Friday, January 11, 2013
Amos Riley [Courtesy of Julia Harter]

Amos Riley and Bob Hill were known for helping poor folks out--often, not with their money, but with their knowledge about business.

A New Madrid entrepreneur, Amos Riley was known to lend money. Amos was careful about whom he lent money to, and that is one of the reasons he was successful. He had a reputation for honesty and being a wise businessman. He also helped people.

One Sunday morning there came a knock at his back door. When Amos answered, he found a distraught sharecropper, the mother of a large family. Clad in near rags, the woman was crying. Amos invited her in to his kitchen and offered her a chair at the table to calm her down.

An unidentified sharecropper stands in the doorway of her home near the cotton gin in Laforge in the late 1930s. These were the kind of people that Amos Riley and Bob Hill helped out. [Photo from the National Archives, Washington, DC]

"What's the problem," he finally asked as she regained her composure.

"Oh, Mr. Riley, I have to borrow some money."

"What for?"

"My husband is in the hospital and they won't let him out until we pay the bill."

She began to sob again, her hands shaking.

"We have to put in the crop or we'll lose the farm. Can you help us?"

Amos pondered the dilemma.

Finally, he looked at the poor woman and said he would be willing to help, but first, he added, he wanted her to try something.

"What can I do?" she asked.

Amos explained that he wanted her to go back home and pack all of her husband's clothes in some suitcases and take them up to the hospital. He told her to give the suitcases to the hospital and tell them that she didn't have any money, so they would just have to keep him until she could pay. If this didn't work, he assured her, he would loan her the money.

She left and did as he had instructed.

That afternoon she and her husband came by the house to thank Amos for his help. Amos had called the hospital's bluff, and it didn't cost him anything; the man put in his crop and worked out the hospital bill.

Bob Hill was also a New Madrid local. Bob didn't enjoy quite the reputation that Amos Riley did, but he was also known to help folks out--in his own way.

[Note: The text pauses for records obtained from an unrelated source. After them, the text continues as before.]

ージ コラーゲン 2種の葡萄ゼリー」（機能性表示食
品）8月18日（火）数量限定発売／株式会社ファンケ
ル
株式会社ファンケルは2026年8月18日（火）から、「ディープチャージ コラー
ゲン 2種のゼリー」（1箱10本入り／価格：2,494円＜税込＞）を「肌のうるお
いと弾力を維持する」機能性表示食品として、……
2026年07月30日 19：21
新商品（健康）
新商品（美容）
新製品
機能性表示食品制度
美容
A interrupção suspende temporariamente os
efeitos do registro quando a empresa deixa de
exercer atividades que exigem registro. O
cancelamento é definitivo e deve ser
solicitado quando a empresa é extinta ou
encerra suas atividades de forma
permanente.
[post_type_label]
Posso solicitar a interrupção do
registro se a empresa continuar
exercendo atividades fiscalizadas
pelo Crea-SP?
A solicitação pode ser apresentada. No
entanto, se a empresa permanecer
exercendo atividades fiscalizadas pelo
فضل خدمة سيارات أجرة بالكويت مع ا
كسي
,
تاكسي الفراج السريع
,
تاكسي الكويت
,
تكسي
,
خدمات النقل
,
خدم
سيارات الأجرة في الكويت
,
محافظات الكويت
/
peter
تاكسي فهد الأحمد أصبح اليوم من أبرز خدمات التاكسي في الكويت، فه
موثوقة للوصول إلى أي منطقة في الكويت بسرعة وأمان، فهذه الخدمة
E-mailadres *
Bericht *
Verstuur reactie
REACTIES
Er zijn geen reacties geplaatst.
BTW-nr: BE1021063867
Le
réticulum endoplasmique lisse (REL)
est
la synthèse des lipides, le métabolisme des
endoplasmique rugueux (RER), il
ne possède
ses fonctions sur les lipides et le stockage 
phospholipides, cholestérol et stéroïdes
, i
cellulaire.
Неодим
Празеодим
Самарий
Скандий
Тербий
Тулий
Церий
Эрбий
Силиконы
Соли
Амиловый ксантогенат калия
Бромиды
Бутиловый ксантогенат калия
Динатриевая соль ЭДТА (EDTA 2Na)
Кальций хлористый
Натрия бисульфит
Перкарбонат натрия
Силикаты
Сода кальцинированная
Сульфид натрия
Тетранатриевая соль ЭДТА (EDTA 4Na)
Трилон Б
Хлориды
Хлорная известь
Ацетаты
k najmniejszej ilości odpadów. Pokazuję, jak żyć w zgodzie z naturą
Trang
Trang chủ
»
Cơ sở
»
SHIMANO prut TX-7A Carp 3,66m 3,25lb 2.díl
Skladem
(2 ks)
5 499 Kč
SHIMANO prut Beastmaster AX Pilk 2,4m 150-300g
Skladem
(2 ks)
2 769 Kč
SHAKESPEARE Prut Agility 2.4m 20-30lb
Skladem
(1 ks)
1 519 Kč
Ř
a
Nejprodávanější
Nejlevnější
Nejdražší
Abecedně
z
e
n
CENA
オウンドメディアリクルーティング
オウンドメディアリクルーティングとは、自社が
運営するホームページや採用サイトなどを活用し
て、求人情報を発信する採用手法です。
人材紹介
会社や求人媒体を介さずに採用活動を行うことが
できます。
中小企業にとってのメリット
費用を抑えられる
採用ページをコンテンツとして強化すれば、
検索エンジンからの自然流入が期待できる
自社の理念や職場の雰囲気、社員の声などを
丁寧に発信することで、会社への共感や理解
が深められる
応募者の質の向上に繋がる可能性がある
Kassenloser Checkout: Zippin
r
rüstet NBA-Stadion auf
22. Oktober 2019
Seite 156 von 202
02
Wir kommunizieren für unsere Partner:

One Saturday a family came to his back door. A family member had died, and they didn't have money for a funeral. Bob knew the family; they lived close by.

"They won't bury him unless we pay them in full," explained the man.

Bob asked a few more questions about the death and the funeral home they were dealing with in nearby Sikeston. He told them to go home and he would come by to pick the man up and go to Sikeston to see about the arrangements.

Bob's wife owned a new white Cadillac automobile; she had her own money. Bob put on a suit, borrowed his wife's car, and put a few large expensive cigars in the front pocket of the jacket. He picked up the man and drove to the funeral home in Sikeston. Once there, Bob made arrangements for a very nice funeral for the deceased and wrote a check to the home to pay the bill in full.

The funeral and burial followed the next day--a Sunday.

When the banks opened on Monday, Bob's check bounced.

While Bob's wife had money, Bob didn't. Of course, the funeral home couldn't dig up the deceased. Soon enough a warrant was issued for Bob's arrest on the bad check. Bob had a lawyer friend who kept him out of jail and such troubles while trying to work out the bad check. After some delay, the family Bob had helped got the money for their crop and the matter was settled for much less than the full bill.